On se rend aussi compte que je suis plus grande que la plupart des gens ici, surtout des femmes, ça fait bizarre !

Les femmes ici sont toutes en tenues traditionnelles, et beaucoup font des tortillas grises (comme si tombées dans la cendre). Il y a aussi plusieurs boutiques pour noël, avec des guirlandes lumineuses qui font un bruit horrible. J'ai fini par les surnommé les boutiques de satan.

On s'arrête ensuite à un café, et la minute où je bois mon chocolat mon ventre hurle. Heureusement il y a des toilettes, et là dans ma tête c'est la panique parce qu'on a 2h de bus sans toilettes qui nous attendent. Je prend un smecta (ouf j'en avais mis dans le sac) et on part. On ne savait pas qu'on allait faire le trajet le plus sportif qu'on ai eu depuis notre arriverai Mexique. On était debout au milieu de tous, le bus complètement blindé, et on a été forcé d'aller au fond du bus donc de se frayer un passage entre mes gens. Et là on se rend compte que me bus va a une vitesse de taré même dans les virages. Il doublait même dans les villages et même quand il y a avait des topes (dos d'âne) !

A solola on se fait suivre par des touristes qui ne savent pas comment aller à panajachel, on se sent trop pros. Dans le dernier bus une petite fille a eu le courage de nous parler, de nous demander d'où on vient.... On observe aussi sur la route des hommes habillés en tenue traditionnelle. Les hommes de cette région sont pratiquement les seuls du pays à continuer à s'habiller ainsi !

On arrive a pana saint et sauf, et là on se pose un peu et on fait... notre lessive ! Qu'est ce qu'on a galéré à la faire à la main dans le lavoir. On a à peu près réussi mais bon, on a clairement pas le coup de main !

On ressort ensuite se faire un bon petit resto.


Jour 8

Ce matin on prend notre temps, notamment pour mettre notre linge a sécher au soleil.

On hésite sur ce qu'on va faire donc on descend jusqu'aux bancs fasse à la vue du lac et on réfléchi. Il y a pire comme lieu pour s'organiser !
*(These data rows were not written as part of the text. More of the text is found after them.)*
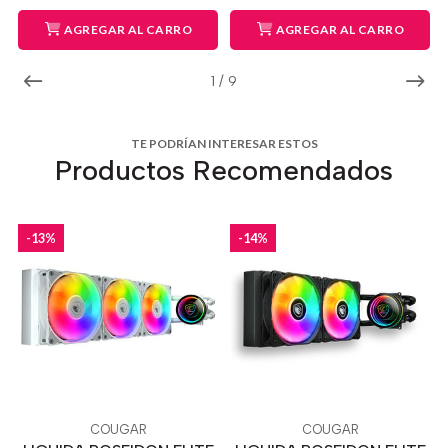
AGREGAR AL CARRO
AGREGAR AL CARRO
1
/
9
TE PODRÍAN INTERESAR ESTOS
Productos Recomendados
-13%
-14%
COUGAR
COUGAR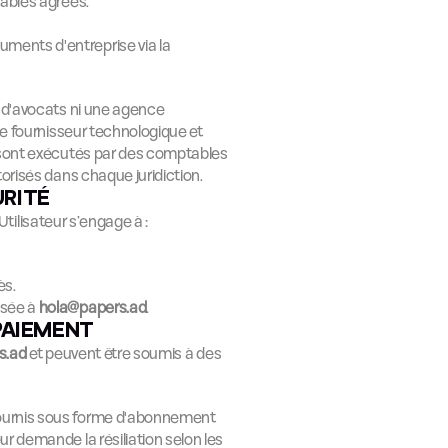
tables agréés.
ments d'entreprise via la 
 d'avocats ni une agence 
e fournisseur technologique et 
 sont exécutés par des comptables 
orisés dans chaque juridiction.
URITÉ
’Utilisateur s’engage à :
ès.
sée à 
hola@papers.ad
.
PAIEMENT
s.ad
 et peuvent être soumis à des 
.
fournis sous forme d'abonnement 
r demande la résiliation selon les 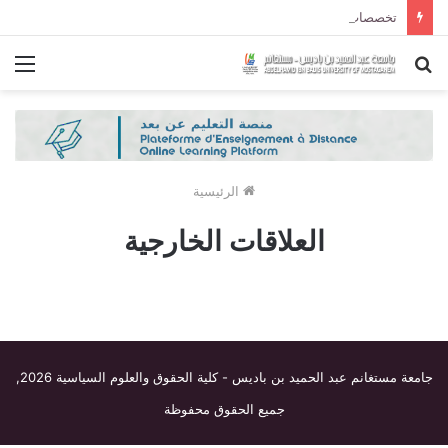
تخصصات ليسانس شعبة الحقوق و شعبة العلوم السياسية لموسم الجامعي 2027/2026
بحث
الق
عن
الرئيسية
العلاقات الخارجية
جامعة مستغانم عبد الحميد بن باديس - كلية الحقوق والعلوم السياسية
2026,
جميع الحقوق محفوظة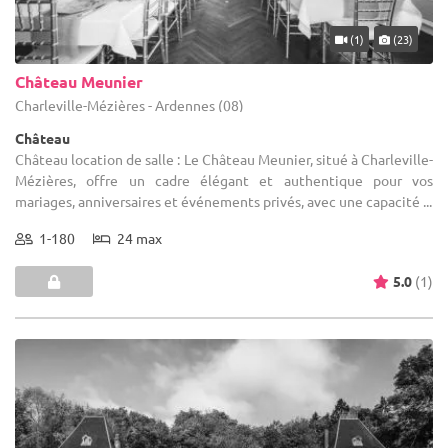
(1)
(23)
Château Meunier
Charleville-Mézières - Ardennes (08)
Château
Château location de salle : Le Château Meunier, situé à Charleville-
Mézières, offre un cadre élégant et authentique pour vos
mariages, anniversaires et événements privés, avec une capacité ...
1-180
24 max
5.0
(1)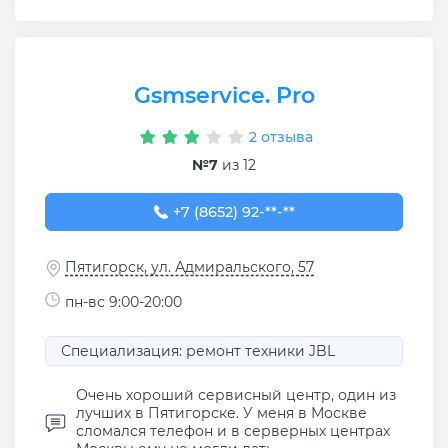
Gsmservice. Pro
2 отзыва
№7
из 12
+7 (8652) 92-29-22
+7 (8652) 92-**-**
Пятигорск, ул. Адмиральского, 57
пн-вс 9:00-20:00
Специализация: ремонт техники JBL
Очень хороший сервисный центр, один из
лучших в Пятигорске. У меня в Москве
сломался телефон и в серверных центрах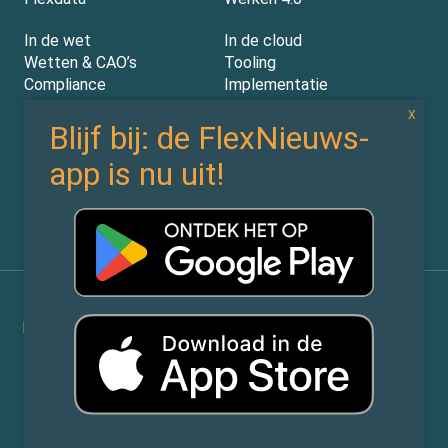
In de wet
In de cloud
Wetten & CAO’s
Tooling
Compliance
Implementatie
Rechtspraak
AI
Experts
Nieuwsbrief
Partners
Over ons (contact)
Vacatures
ZiPmedia
Privacy Statement
©
Flexnieuws.nl
2026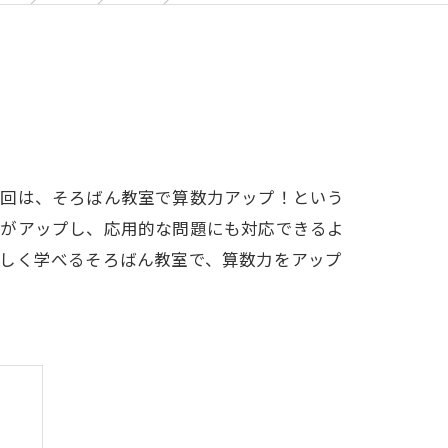
今回は、そろばん教室で算数力アップ！という
力がアップし、応用的な問題にも対応できるよ
楽しく学べるそろばん教室で、算数力をアップ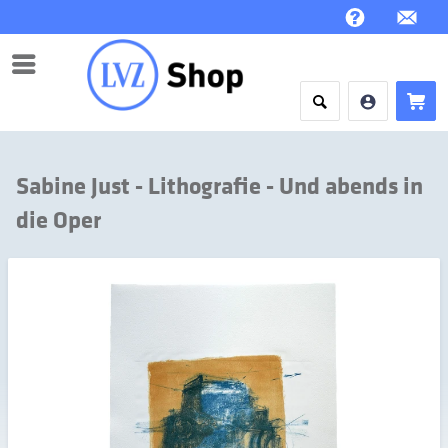
Menü
Sabine Just - Lithografie - Und abends in
die Oper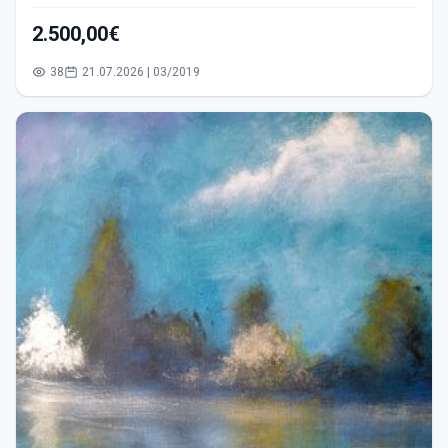
2.500,00€
38
21.07.2026 | 03/2019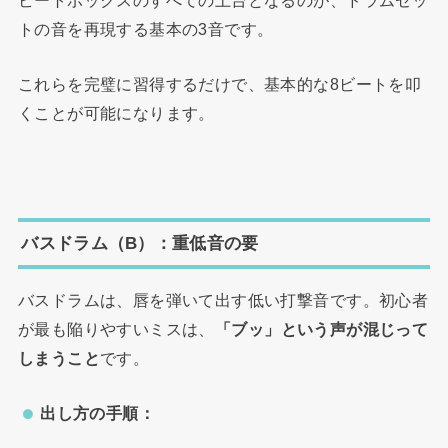
トの音を再現する基本の3音です。
これらを完璧に習得するだけで、基本的な8ビートを叩
くことが可能になります。
バスドラム（B）：重低音の要
バスドラムは、唇を弾いて出す低い打撃音です。初心者
が最も陥りやすいミスは、
「ブッ」という声が混じって
しまうこと
です。
出し方の手順：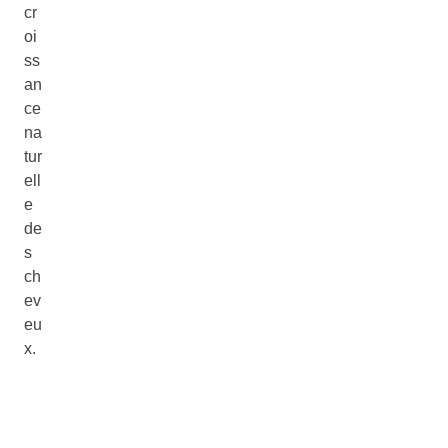
cr
oi
ss
an
ce
na
tur
ell
e
de
s
ch
ev
eu
x.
On remonte manger dans une crêperie bretonne, puis on décide d'abandonner la visite du maximon (statue religieuse très particulière de la région) surtout qu'il pleut dans le village de santiago où il se trouve. A la place, on va s'aventurer dans la réserve naturelle du coin.

On prend un tuk tuk jusqu'à la réserve naturelle, et là on passe une vraiment bonne aprem. on passe d'abord un long moment dans la maison des papillons, a les regarder voler dans tous les sens, multitudes colorée.

Ensuite on va vers la réserve des singes où l'on en aperçoit 2. Ce sont des singes araignées, et bien sur Théo veut en adopter un. On se lance ensuite dans une petite rando qui nous amène sur des ponts de singe, près d'une cascade... c'était vraiment très chouette.

GEn retournant à l'entrée du site on repasse voir les singes, et on croise un israélien qui entame la discussion. De retour à pana on profite de l'happy hour pour se boire une bonne pina colada. On s'achète ensuite des délicieux tacos chez un marchant ambulant qu'on se mange devant un épisode de série.

Demain on part pour de nouvelles aventures !!!